The biology stuff you might be thinking about: not my field, but science tells us that for photosynthesis plants want wavelengths that the chlorophyll molecules can absorb. These are in the blue and red light spectrums (green is not so useful). For the two types of chlorophyll: 'a' has max absorption at 430 and 662 nm, and 'b' has max absorption at 453 and 642 nm - their primary absorbtion activity is centred around the 390 to 480nm range; Another key light-activated component - carotenoids - like the 400 to 500nm flavour, with a bit of additional activity in the 625 to 680nm.

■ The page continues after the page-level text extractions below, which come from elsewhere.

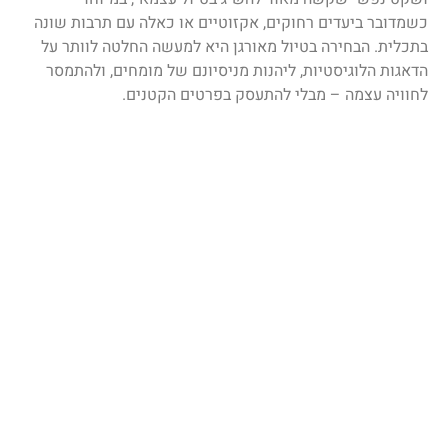
כשמדובר ביעדים רחוקים, אקזוטיים או כאלה עם תרבות שונה
בתכלית. הבחירה בטיול מאורגן היא למעשה החלטה לוותר על
הדאגות הלוגיסטיות, ליהנות מניסיונם של מומחים, ולהתמסר
לחוויה עצמה – מבלי להתעסק בפרטים הקטנים.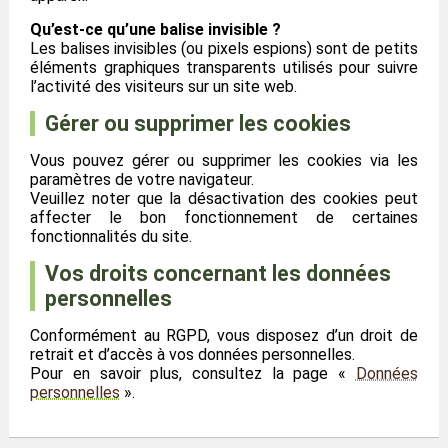
Qu’est-ce qu’une balise invisible ?
Les balises invisibles (ou pixels espions) sont de petits
éléments graphiques transparents utilisés pour suivre
l’activité des visiteurs sur un site web.
Gérer ou supprimer les cookies
Vous pouvez gérer ou supprimer les cookies via les
paramètres de votre navigateur.
Veuillez noter que la désactivation des cookies peut
affecter le bon fonctionnement de certaines
fonctionnalités du site.
Vos droits concernant les données
personnelles
Conformément au RGPD, vous disposez d’un droit de
retrait et d’accès à vos données personnelles.
Pour en savoir plus, consultez la page «
Données
personnelles
».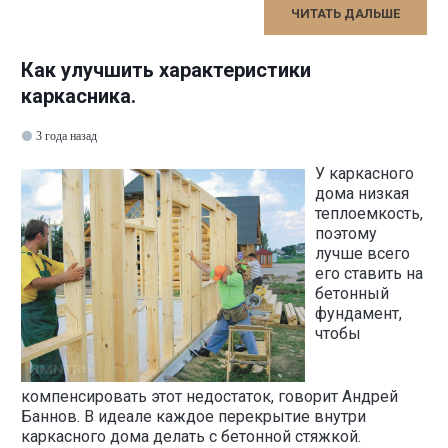
ЧИТАТЬ ДАЛЬШЕ
Как улучшить характеристики
каркасника.
3 года назад
У каркасного
дома низкая
теплоемкость,
поэтому
лучше всего
его ставить на
бетонный
фундамент,
чтобы
компенсировать этот недостаток, говорит Андрей
Баннов. В идеале каждое перекрытие внутри
каркасного дома делать с бетонной стяжкой.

Typical RGB LEDs have a blue component at 465 - 475 nm, and a red at 620 to 630nm. So some good overlap there. The ultimate test – the basement shelf-full of plants I started and grew for many weeks in the dark said "thanks for all the photons" and did great; they went successfully out to the garden and provided us with salads all summer!
If you're running a science lab, or a space station, by all means wire up some specialized UV sources in the 390 to 470nm if you have them. Perhaps you'll get an extra tomato or two. But for most of us, these multicoloured RGB sources are sufficient to get plants started for your garden.
Power warning - if you go wild and have many LEDs (50? 100? or more) the current increases! You will need to measure your current consumption carefully and add LEDs only with that in mind.
More than about 2Amps and you'll need a different power supply. Also you must monitor the system for overheating. Everything is fine with 30-40 LEDs in testing. The switch, tracks and wiring haven't been tested to failure though, so any use of this stuff is at your own risk.
Note that this not a fine Swiss time piece, so your won't want to set your watch with it. It does however keeps cycling reliably day after day with minor drift. No Real Time Clock (RTC) component keeps the costs low, though alignment with your local day-night cycle will vary. Not an issue for your plants who won't complain. You can adjust the time by simply pressing the button to get the time set function, or ignore any drift, your plants won't mind.
If you use more than 30LEDs in a string, you'll need to modify the Arduino firmware to drive them. It's easy to alter and reload your Nano. But each of the four channels allow 30 elements. Careful with the current when the total number exceed about 30 - 40.
See the documentation for more adjustment options, caveats and warnings. Use at your own risk.